Darnell, who wrote and directed the Dreamworks animated feature "Madagascar" and its sequels, has created a 7 ½-minute narrative feature that takes place in the immersive world of virtual reality.

"In the 80s I worked in computer programming, which was the Wild West," Darnell said. "Virtual reality is the wild west right now. You can do anything you can dream."

Virtual reality proved to be a major attraction for the throngs of convention-goers, many of whom waited in line for more than an hour for their turn at experiencing a 3-minute plunge into a separate reality.

"It feels really immersive," attendee Damien Siu said after his first foray into virtual reality. "You find yourself reaching to touch things you know are not there. You can really suspend your disbelief."

Oculus, HTC and Sony all have virtual-reality headsets set to hit the market in the coming year but they will be expensive, ranging from $400 to $700.
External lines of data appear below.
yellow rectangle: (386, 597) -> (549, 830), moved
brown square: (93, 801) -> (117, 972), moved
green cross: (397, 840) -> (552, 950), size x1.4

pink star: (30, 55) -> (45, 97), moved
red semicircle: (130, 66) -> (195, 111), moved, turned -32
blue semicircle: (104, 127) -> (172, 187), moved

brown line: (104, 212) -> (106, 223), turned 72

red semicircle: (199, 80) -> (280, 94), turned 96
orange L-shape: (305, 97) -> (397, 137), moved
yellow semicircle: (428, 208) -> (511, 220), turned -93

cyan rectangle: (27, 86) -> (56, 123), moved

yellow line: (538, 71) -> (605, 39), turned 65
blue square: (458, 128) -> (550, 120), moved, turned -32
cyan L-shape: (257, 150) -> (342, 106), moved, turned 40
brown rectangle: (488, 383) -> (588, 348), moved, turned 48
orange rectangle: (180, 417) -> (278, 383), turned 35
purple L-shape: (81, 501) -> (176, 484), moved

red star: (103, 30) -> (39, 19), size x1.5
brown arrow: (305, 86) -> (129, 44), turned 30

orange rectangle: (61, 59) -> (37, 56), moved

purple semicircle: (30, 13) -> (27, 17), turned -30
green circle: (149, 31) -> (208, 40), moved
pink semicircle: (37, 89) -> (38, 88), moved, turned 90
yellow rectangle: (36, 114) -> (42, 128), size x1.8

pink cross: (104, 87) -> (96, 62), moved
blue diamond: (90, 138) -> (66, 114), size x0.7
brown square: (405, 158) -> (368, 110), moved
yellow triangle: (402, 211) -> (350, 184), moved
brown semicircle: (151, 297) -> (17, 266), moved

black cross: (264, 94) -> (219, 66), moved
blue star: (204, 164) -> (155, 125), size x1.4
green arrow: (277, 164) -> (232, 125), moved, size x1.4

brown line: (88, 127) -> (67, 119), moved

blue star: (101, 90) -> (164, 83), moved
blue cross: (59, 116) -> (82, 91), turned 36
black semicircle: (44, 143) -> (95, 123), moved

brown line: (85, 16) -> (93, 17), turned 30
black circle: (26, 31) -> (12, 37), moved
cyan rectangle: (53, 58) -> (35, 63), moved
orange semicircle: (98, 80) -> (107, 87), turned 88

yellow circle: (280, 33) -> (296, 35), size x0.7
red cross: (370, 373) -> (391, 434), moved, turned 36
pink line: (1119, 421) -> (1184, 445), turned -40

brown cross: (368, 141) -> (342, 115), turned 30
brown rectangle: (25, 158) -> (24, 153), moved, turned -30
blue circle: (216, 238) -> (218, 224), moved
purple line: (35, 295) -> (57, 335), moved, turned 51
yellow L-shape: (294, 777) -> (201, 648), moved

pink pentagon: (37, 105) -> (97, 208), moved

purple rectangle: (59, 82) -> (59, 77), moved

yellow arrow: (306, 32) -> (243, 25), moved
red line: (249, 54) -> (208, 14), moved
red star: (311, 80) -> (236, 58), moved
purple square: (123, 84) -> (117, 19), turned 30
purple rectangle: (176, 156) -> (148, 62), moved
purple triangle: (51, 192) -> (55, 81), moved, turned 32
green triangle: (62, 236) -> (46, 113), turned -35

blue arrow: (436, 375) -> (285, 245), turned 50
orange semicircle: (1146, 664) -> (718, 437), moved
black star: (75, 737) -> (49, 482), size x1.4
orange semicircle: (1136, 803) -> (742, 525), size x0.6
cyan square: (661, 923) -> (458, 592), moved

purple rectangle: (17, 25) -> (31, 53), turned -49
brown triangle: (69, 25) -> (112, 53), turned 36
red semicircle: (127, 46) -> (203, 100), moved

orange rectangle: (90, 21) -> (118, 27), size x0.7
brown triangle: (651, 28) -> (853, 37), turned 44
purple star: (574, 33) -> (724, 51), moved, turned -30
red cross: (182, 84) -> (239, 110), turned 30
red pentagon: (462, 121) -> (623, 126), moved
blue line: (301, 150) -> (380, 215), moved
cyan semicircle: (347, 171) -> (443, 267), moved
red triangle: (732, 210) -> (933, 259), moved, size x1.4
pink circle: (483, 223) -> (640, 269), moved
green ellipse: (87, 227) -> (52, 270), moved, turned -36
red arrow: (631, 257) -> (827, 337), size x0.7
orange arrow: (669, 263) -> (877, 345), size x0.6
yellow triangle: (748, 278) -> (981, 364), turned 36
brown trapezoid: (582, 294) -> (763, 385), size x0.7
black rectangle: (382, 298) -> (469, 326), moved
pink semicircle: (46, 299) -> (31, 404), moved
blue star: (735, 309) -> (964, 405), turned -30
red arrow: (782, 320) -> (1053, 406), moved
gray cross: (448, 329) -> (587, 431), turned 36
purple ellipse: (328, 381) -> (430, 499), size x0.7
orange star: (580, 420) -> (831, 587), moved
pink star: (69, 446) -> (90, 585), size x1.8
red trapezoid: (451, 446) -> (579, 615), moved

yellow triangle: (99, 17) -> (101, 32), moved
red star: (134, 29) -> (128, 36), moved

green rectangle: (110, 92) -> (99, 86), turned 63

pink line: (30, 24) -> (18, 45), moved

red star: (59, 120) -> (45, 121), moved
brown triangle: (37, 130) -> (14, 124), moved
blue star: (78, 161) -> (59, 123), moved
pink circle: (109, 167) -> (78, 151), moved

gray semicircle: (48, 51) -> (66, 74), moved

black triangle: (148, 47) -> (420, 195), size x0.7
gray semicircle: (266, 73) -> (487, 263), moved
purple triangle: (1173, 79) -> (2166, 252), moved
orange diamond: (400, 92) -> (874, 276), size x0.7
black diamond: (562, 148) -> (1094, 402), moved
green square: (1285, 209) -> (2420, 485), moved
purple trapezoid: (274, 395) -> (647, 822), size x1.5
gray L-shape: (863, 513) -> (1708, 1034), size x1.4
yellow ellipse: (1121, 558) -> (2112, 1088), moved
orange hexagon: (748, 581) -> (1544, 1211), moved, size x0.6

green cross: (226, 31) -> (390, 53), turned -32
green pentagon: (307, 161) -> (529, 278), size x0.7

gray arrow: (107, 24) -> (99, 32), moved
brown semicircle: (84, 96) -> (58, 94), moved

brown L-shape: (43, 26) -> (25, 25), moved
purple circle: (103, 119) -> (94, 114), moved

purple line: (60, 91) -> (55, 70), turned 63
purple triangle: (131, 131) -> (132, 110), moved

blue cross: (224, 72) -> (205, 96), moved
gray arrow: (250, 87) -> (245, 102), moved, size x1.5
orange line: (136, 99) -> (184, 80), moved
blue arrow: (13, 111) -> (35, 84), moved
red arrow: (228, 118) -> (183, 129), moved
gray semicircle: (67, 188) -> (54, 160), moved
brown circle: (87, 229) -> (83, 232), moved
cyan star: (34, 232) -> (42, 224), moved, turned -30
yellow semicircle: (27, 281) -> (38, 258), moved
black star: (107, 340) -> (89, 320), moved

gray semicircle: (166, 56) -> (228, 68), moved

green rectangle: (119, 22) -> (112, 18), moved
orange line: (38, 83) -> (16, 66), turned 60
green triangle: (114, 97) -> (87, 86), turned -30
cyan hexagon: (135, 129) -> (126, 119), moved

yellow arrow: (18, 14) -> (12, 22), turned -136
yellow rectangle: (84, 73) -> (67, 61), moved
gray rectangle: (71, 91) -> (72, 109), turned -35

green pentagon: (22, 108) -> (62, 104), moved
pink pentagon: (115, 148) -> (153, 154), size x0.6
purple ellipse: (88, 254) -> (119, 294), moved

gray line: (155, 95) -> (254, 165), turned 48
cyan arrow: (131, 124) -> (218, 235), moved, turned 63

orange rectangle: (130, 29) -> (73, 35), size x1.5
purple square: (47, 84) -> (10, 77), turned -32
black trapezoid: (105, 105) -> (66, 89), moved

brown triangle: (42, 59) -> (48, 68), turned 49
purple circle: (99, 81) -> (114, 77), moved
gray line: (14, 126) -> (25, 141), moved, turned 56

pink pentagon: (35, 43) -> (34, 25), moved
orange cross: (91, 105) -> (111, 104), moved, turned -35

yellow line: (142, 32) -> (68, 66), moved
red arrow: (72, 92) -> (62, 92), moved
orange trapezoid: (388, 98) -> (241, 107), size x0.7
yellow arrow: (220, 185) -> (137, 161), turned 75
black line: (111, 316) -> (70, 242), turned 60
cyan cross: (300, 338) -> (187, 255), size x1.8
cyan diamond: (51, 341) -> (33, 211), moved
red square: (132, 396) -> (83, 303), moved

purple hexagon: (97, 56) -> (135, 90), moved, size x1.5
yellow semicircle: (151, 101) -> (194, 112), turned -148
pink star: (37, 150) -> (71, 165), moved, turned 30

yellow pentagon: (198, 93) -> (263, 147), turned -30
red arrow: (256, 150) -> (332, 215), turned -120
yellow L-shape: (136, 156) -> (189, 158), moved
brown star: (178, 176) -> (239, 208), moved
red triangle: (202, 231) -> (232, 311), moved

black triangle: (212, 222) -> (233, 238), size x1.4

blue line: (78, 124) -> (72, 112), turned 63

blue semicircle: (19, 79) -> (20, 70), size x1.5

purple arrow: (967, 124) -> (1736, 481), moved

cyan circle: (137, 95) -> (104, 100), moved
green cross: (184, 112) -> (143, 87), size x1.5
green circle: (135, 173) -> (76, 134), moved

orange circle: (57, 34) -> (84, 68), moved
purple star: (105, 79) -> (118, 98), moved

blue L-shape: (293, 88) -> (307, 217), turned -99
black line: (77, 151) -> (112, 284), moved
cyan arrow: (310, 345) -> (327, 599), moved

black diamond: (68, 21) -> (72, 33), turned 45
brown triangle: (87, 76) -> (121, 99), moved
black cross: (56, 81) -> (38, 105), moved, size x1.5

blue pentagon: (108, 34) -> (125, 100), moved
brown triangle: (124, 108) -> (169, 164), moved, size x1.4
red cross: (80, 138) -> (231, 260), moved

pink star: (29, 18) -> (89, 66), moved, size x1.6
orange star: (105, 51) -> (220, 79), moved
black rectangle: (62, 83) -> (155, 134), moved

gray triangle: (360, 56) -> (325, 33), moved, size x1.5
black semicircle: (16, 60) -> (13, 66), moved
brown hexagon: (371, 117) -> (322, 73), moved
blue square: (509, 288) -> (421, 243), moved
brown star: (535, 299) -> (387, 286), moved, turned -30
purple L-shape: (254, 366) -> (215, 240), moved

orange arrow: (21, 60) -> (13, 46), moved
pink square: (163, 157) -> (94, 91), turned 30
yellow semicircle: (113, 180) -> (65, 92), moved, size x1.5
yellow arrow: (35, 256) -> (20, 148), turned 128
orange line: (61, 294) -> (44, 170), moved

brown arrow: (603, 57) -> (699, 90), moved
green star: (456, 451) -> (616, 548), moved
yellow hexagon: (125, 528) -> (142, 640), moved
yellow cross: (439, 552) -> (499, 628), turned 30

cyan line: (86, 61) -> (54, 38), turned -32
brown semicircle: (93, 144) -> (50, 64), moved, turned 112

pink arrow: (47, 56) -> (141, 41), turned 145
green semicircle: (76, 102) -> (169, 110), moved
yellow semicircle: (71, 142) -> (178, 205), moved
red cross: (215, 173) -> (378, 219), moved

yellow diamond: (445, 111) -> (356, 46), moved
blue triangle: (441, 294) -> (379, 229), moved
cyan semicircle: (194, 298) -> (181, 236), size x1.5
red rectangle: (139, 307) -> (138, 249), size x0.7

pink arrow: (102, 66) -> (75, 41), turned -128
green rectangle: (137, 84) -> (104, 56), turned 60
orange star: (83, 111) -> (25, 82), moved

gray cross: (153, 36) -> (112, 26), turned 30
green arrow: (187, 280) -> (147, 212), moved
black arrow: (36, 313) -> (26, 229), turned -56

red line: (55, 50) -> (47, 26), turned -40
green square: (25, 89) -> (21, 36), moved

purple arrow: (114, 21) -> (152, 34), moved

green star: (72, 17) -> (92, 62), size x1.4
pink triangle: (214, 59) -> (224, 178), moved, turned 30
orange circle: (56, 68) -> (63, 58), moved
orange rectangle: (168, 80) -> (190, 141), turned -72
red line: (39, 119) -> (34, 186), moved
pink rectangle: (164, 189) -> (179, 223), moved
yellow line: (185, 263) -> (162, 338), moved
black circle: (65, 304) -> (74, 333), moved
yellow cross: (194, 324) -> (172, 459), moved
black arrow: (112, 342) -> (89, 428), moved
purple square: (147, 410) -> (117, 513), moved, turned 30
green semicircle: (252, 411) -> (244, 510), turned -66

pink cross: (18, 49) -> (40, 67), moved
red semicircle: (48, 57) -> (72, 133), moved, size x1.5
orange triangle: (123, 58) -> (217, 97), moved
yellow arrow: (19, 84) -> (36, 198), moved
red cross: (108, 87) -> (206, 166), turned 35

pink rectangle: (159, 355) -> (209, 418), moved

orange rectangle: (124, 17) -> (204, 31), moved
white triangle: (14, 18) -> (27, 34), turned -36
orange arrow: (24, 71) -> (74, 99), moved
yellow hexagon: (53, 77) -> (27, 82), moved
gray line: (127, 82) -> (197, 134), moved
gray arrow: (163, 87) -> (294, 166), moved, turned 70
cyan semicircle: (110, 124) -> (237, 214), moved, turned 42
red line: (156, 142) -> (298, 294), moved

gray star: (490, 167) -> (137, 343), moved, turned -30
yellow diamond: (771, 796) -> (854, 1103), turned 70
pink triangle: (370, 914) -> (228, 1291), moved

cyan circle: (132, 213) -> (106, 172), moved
Aside from VR, the convention also explored other ways technology is altering the traditional way people consume media, particularly comic books.

Comic book company Madefire claims to be the vanguard of a seismic shift in the genre's storytelling. The company still uses the traditional storyboard format of the comic book, but in transferring it to a digital platform it uses a motion tool to make the experience more dynamic.

Bent on preserving the reading experience, the company doesn't use voiceovers. But it believes the viewer's ability to use digital platforms to explore the intricacies of each panel will revolutionize the comic book reading experience.

"Comic books are going digital," Madefire engineer Diego Medina said.

But for all the hullabaloo surrounding the industry's look toward the future, the booths hawking the old-fashioned paper comic books remained busy.

"I don't read a lot of the digital comics," Alan Bahr, owner of Heroes Comics, said. "I'm an old-school paper guy."

He said there will always be the impulse among collectors to retain the physical copy of their favorite works.

"You have a newspaper and comic book, you read them both on the same day, but you throw away the newspaper and keep the comic book," he said. "I have always been of the belief that comic books are worthy of something that is collectible."

The Silicon Valley Comic Con strove to be different, but also kept the events of more tried and true conventions. The cosplayers - cosplay being the act of dressing up as a character from a movie, book or video game - showed out and took pictures with each other.

Among cosplayers, Marvel comic character Deadpool and "Star Wars: The Force Awakens" character Kylo Ren were the most represented, but more than a handful of Jedi Knights roamed the precincts. R2D2 wandered the convention floor, beeping indecipherable communiques. Stormtroopers marched around menacingly, Scorpion from "Mortal Combat" took a break from fighting to wolf down a donut, and Barf from "Spaceballs" texted while waiting in line for lunch.

And the Silicon Valley Comic Con was not above indulging in nostalgia.

Nearly 30 years after "Back to the Future" took theaters by storm, it was abundantly clear on Saturday that the movie has lost none of its cultural resonance.

The film's stars - Michael J. Fox, Leah Thompson and Christopher Lloyd - discussed shooting the film and how its popularity has affected their lives and careers before a packed and cheering audience in the grand ballroom of the convention center.

In the sequel, "Back to the Future II," Marty McFly and his girlfriend Jennifer Parker travel forward in time to 2015 to rescue their future children. As it happens, many of the technological predictions depicted in the 1989 film have become realities.

True, there are no hoverboards. But the big-screen televisions, video conferencing, drones delivering the news, hands-free video games and video glasses that appeared in the movie have since shown up in the modern marketplace.

Which bolsters Wozniak's theory that science fiction does not merely predict the future, it inspires it.